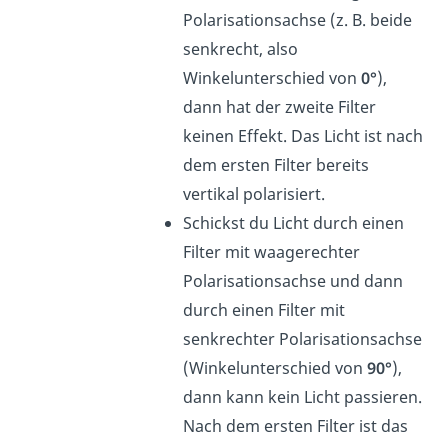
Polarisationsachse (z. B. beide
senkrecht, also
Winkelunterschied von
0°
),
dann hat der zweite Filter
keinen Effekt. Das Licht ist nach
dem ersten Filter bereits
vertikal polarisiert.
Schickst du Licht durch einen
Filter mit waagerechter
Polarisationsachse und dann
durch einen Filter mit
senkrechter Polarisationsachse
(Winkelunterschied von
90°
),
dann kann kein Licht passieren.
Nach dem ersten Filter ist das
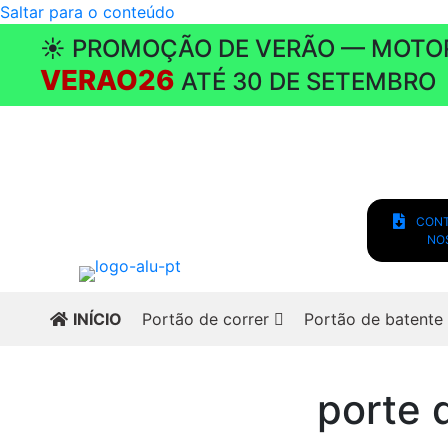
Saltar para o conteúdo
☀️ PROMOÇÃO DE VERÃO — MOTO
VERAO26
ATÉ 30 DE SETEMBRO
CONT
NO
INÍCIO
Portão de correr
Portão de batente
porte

PROBLEM TO WORK ON: Return, from the data, each line where the string "dann" occurs.

PROBLEM SOLUTION:
dann hat der zweite Filter
Polarisationsachse und dann
dann kann kein Licht passieren.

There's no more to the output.